Joe felt like he’d gone twelve rounds with a heavyweight, survived, thinking he’d won, only to find out the judges had scored it the other way.

“It could have been millions,” the major said firmly. He put a hand on Joe’s shoulder. “Do you understand?”

Joe looked up at him and nodded.

A helicopter landed nearby. A private ran up to the major. “We’re loaded with wounded.”

“Where are you taking them?” the major asked.

“Luxor. It’s the nearest hospital that has power.”

“Take him with you,” the major said.

“Who is he?” the private asked.

“His name is Joseph Zavala. He is a hero of the Egyptian people.”

CHAPTER 62

ONE WEEK LATER PAUL AND GAMAY TROUT WERE SITTING around a large circular table in the luxurious Citronelle restaurant in Washington, D.C. They were joined by Rudi Gunn and Elwood Marchetti. They ordered cocktails and traded stories while waiting for the other guests to arrive.

“What’s going to become of your island?” Paul asked Marchetti.

The inventive genius shrugged. “It’s ruined beyond repair. And no one can step aboard until we’re sure all the bots are cleaned out. It may take years. By then the Indian Ocean will have battered Aqua-Terra until it sinks down to the seabed.”

“That’s dreadful,” Gamay said. “All those years of effort gone forever.”

Marchetti smiled slyly. “That’s what the insurance company is going to say when I put in a claim for irreversible infestation.”

Paul glanced over at two empty chairs. “Where are our honored friends?”

“Not to mention our dinner benefactors,” added Rudi Gunn.

Kurt and Joe’s bet had been ruled a tie. They were glad to agree to split the tab and just thankful they were alive to host the party. Though no one had heard from them yet this evening.

“What’s the latest on the Pickett’s Islander’s Pain Machine?” Gamay asked.

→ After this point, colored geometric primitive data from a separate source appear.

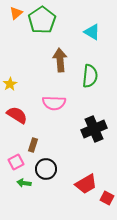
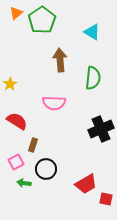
green semicircle: moved 3 px right, 2 px down
red semicircle: moved 6 px down
black cross: moved 7 px right
red square: moved 1 px left, 1 px down; rotated 16 degrees counterclockwise
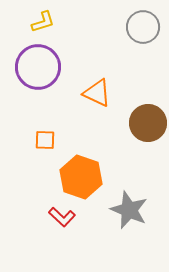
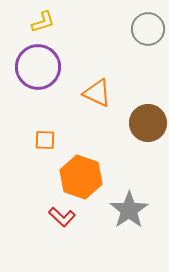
gray circle: moved 5 px right, 2 px down
gray star: rotated 15 degrees clockwise
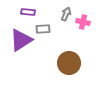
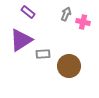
purple rectangle: rotated 32 degrees clockwise
gray rectangle: moved 25 px down
brown circle: moved 3 px down
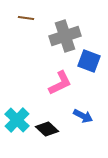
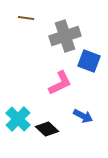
cyan cross: moved 1 px right, 1 px up
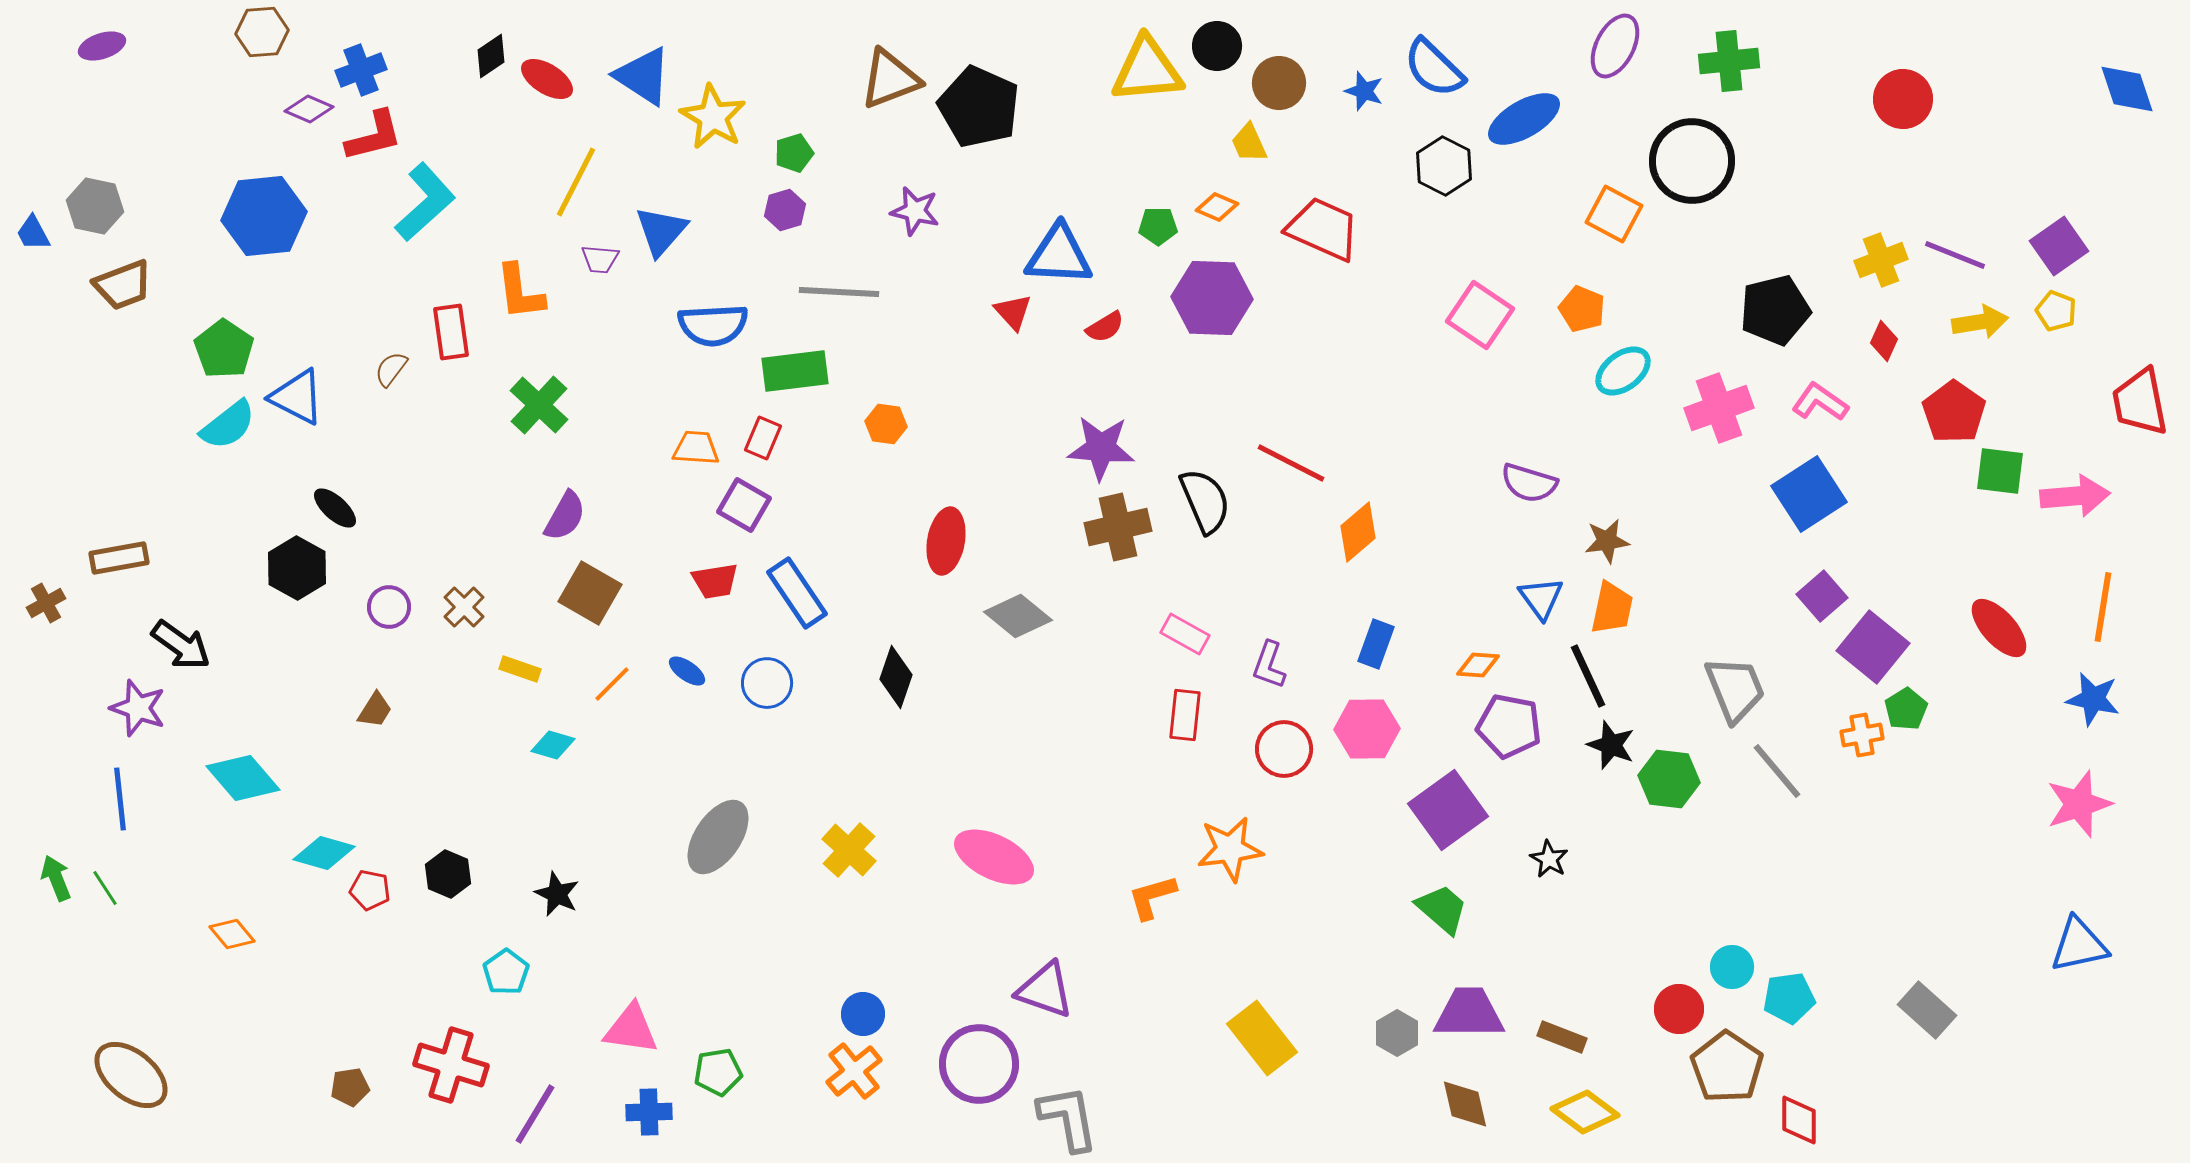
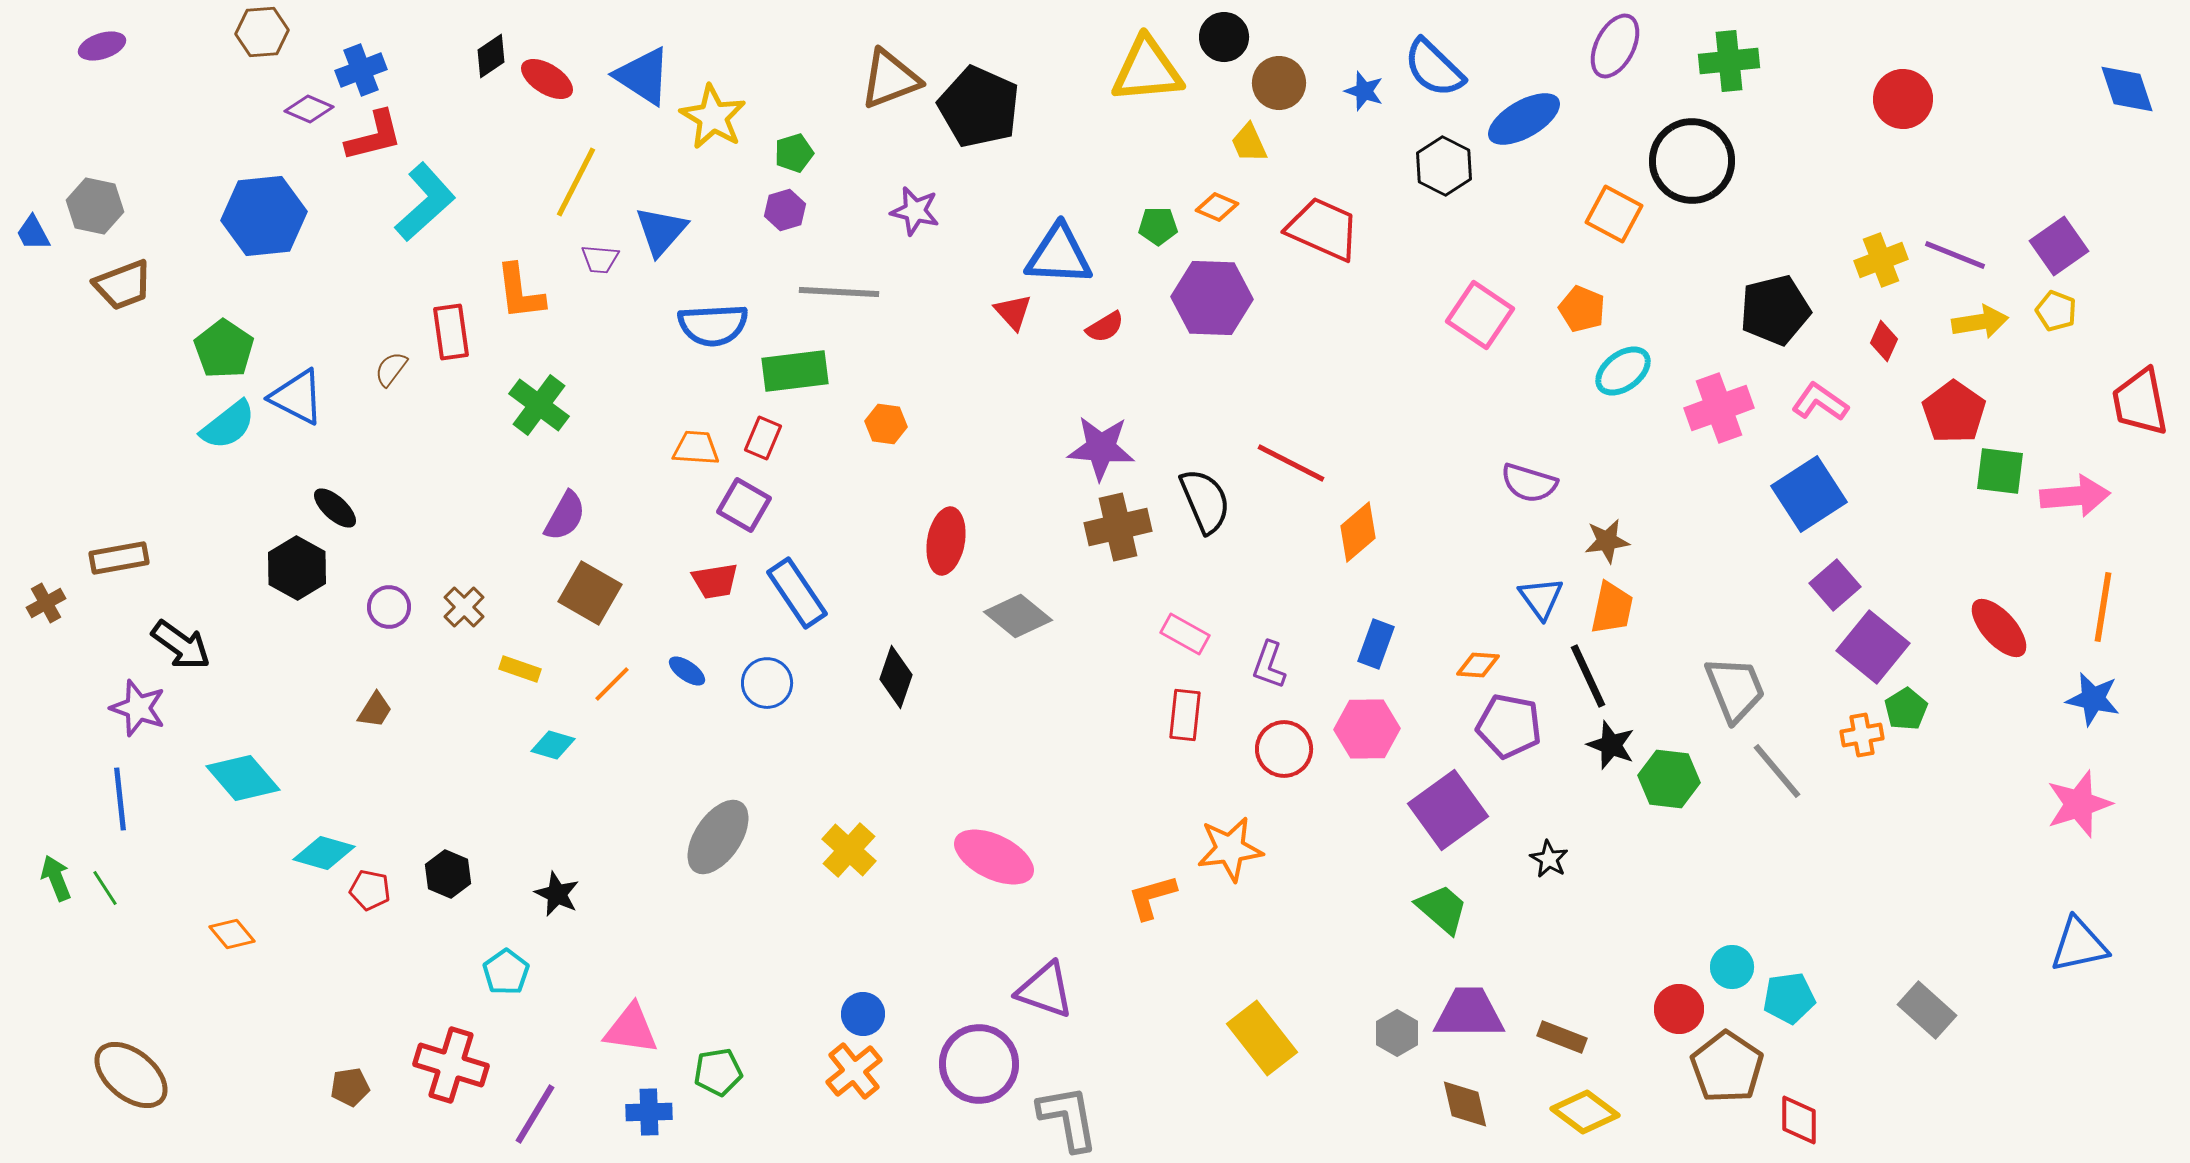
black circle at (1217, 46): moved 7 px right, 9 px up
green cross at (539, 405): rotated 6 degrees counterclockwise
purple square at (1822, 596): moved 13 px right, 11 px up
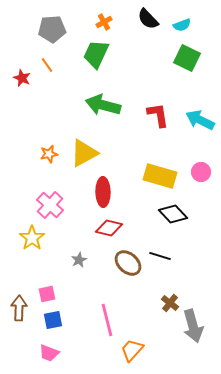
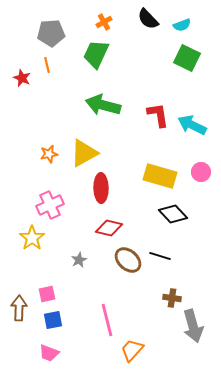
gray pentagon: moved 1 px left, 4 px down
orange line: rotated 21 degrees clockwise
cyan arrow: moved 8 px left, 5 px down
red ellipse: moved 2 px left, 4 px up
pink cross: rotated 24 degrees clockwise
brown ellipse: moved 3 px up
brown cross: moved 2 px right, 5 px up; rotated 30 degrees counterclockwise
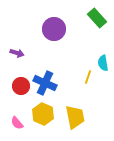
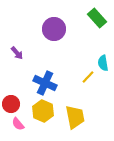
purple arrow: rotated 32 degrees clockwise
yellow line: rotated 24 degrees clockwise
red circle: moved 10 px left, 18 px down
yellow hexagon: moved 3 px up
pink semicircle: moved 1 px right, 1 px down
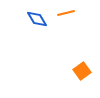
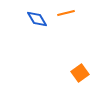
orange square: moved 2 px left, 2 px down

“Our computer division scoured it out of long-missing files,” Gunn answered. “It was described as a secret World War Two project created to stop Japanese banzai missions. In those days, the Japanese believed it was a glorious thing to die for the Emperor. When they couldn’t attack using normal flanking maneuvers, they would make suicidal charges in human waves, shouting, ‘Banzai!’ or ‘Tenno Heika Banzai!’ which meant ‘Ten thousand years of rule to the Emperor!’

“The Pain Maker was designed to incapacitate the attacking force and allow the Americans to capture and interrogate valuable prisoners while stopping wholesale slaughter the Japanese were intent on causing themselves.”

“Why wasn’t the machine used during the war?” asked Paul.

“Soon after the John Bury went missing, the War Department determined that the machine was too easy to replicate if captured and could be used against our island assault forces.”

“And now the machines from Pickett’s Island sit in some obscure military warehouse, gathering dust,” added Gamay.

“That’s the size of it,” replied Gunn.

At that moment their attention became focused on a tall, craggy figure with dark hair and sharp green eyes who entered the private dining room.

“Please don’t get up,” Dirk Pitt said with a broad smile. He held up a small card in his hand. “One of the Agency’s credit cards. This one is on Uncle Sam.”

Gamay laughed. “Kurt and Joe will be happy.”

“Where are they?” asked Paul.

“Right behind me,” Dirk said, motioning toward the arched doorway.

They all turned toward the doorway as Kurt walked in with Joe, and Leilani a step behind. The women embraced. The men shook hands, hugged one another and kissed the ladies on the cheek.

“We have a head start on you,” Paul said, motioning a waiter to the table. “What will be your pleasure?”

Dirk ordered a Don Julio Blanco Tequila on the rocks with lime and salt. Joe took a Jack Daniel’s on the rocks. Leilani preferred a Kettle One Cosmopolitan while Kurt asked for a Bombay Sapphire Gin Gibson straight up—a martini with onions instead of olives.